▸ **TASK DESCRIPTION**: Every record must be copied exactly. Leave nothing out.

Transcribed page contents:
◆ ◆ ◆

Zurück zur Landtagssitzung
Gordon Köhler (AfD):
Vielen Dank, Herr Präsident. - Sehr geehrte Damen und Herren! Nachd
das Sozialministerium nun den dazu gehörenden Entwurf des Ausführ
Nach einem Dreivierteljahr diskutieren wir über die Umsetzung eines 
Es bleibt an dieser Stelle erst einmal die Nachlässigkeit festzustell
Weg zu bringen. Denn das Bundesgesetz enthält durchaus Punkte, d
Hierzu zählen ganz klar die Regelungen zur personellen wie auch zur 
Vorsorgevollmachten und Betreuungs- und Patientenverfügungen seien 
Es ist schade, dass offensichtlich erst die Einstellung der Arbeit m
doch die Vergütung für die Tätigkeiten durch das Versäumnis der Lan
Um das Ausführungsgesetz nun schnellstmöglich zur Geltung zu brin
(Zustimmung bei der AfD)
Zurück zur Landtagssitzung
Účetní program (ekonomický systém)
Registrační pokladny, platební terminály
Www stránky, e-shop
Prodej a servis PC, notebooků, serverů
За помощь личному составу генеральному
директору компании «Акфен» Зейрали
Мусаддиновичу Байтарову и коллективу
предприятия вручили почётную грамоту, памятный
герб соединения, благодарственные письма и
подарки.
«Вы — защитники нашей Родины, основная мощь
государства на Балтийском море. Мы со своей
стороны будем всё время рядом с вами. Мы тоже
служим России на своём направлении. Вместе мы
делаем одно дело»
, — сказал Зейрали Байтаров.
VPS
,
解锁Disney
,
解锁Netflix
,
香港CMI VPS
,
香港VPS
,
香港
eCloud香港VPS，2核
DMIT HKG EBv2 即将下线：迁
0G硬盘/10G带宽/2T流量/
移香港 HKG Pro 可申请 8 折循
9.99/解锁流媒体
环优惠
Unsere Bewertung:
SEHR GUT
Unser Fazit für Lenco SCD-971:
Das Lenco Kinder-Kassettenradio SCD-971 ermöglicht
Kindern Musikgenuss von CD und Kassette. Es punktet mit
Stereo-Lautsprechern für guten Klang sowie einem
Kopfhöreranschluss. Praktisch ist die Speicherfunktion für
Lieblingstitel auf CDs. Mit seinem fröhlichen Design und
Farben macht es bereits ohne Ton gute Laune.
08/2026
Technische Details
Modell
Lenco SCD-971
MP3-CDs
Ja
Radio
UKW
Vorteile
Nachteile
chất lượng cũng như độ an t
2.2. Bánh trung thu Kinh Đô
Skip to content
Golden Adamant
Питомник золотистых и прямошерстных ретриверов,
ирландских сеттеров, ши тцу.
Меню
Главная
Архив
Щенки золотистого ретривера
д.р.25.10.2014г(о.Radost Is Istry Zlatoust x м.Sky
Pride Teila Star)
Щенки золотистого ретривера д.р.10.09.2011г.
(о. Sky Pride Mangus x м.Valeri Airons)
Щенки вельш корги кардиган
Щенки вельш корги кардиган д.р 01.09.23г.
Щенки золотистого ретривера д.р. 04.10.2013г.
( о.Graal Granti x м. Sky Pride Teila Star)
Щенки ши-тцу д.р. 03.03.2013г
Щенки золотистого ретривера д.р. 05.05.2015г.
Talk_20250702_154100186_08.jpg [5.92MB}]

◆ ◆ ◆

▸ **REPLY TO THE TASK**:
Zurück zur Landtagssitzung
Gordon Köhler (AfD):
Vielen Dank, Herr Präsident. - Sehr geehrte Damen und Herren! Nachd
das Sozialministerium nun den dazu gehörenden Entwurf des Ausführ
Nach einem Dreivierteljahr diskutieren wir über die Umsetzung eines 
Es bleibt an dieser Stelle erst einmal die Nachlässigkeit festzustell
Weg zu bringen. Denn das Bundesgesetz enthält durchaus Punkte, d
Hierzu zählen ganz klar die Regelungen zur personellen wie auch zur 
Vorsorgevollmachten und Betreuungs- und Patientenverfügungen seien 
Es ist schade, dass offensichtlich erst die Einstellung der Arbeit m
doch die Vergütung für die Tätigkeiten durch das Versäumnis der Lan
Um das Ausführungsgesetz nun schnellstmöglich zur Geltung zu brin
(Zustimmung bei der AfD)
Zurück zur Landtagssitzung
Účetní program (ekonomický systém)
Registrační pokladny, platební terminály
Www stránky, e-shop
Prodej a servis PC, notebooků, serverů
За помощь личному составу генеральному
директору компании «Акфен» Зейрали
Мусаддиновичу Байтарову и коллективу
предприятия вручили почётную грамоту, памятный
герб соединения, благодарственные письма и
подарки.
«Вы — защитники нашей Родины, основная мощь
государства на Балтийском море. Мы со своей
стороны будем всё время рядом с вами. Мы тоже
служим России на своём направлении. Вместе мы
делаем одно дело»
, — сказал Зейрали Байтаров.
VPS
,
解锁Disney
,
解锁Netflix
,
香港CMI VPS
,
香港VPS
,
香港
eCloud香港VPS，2核
DMIT HKG EBv2 即将下线：迁
0G硬盘/10G带宽/2T流量/
移香港 HKG Pro 可申请 8 折循
9.99/解锁流媒体
环优惠
Unsere Bewertung:
SEHR GUT
Unser Fazit für Lenco SCD-971:
Das Lenco Kinder-Kassettenradio SCD-971 ermöglicht
Kindern Musikgenuss von CD und Kassette. Es punktet mit
Stereo-Lautsprechern für guten Klang sowie einem
Kopfhöreranschluss. Praktisch ist die Speicherfunktion für
Lieblingstitel auf CDs. Mit seinem fröhlichen Design und
Farben macht es bereits ohne Ton gute Laune.
08/2026
Technische Details
Modell
Lenco SCD-971
MP3-CDs
Ja
Radio
UKW
Vorteile
Nachteile
chất lượng cũng như độ an t
2.2. Bánh trung thu Kinh Đô
Skip to content
Golden Adamant
Питомник золотистых и прямошерстных ретриверов,
ирландских сеттеров, ши тцу.
Меню
Главная
Архив
Щенки золотистого ретривера
д.р.25.10.2014г(о.Radost Is Istry Zlatoust x м.Sky
Pride Teila Star)
Щенки золотистого ретривера д.р.10.09.2011г.
(о. Sky Pride Mangus x м.Valeri Airons)
Щенки вельш корги кардиган
Щенки вельш корги кардиган д.р 01.09.23г.
Щенки золотистого ретривера д.р. 04.10.2013г.
( о.Graal Granti x м. Sky Pride Teila Star)
Щенки ши-тцу д.р. 03.03.2013г
Щенки золотистого ретривера д.р. 05.05.2015г.
Talk_20250702_154100186_08.jpg [5.92MB}]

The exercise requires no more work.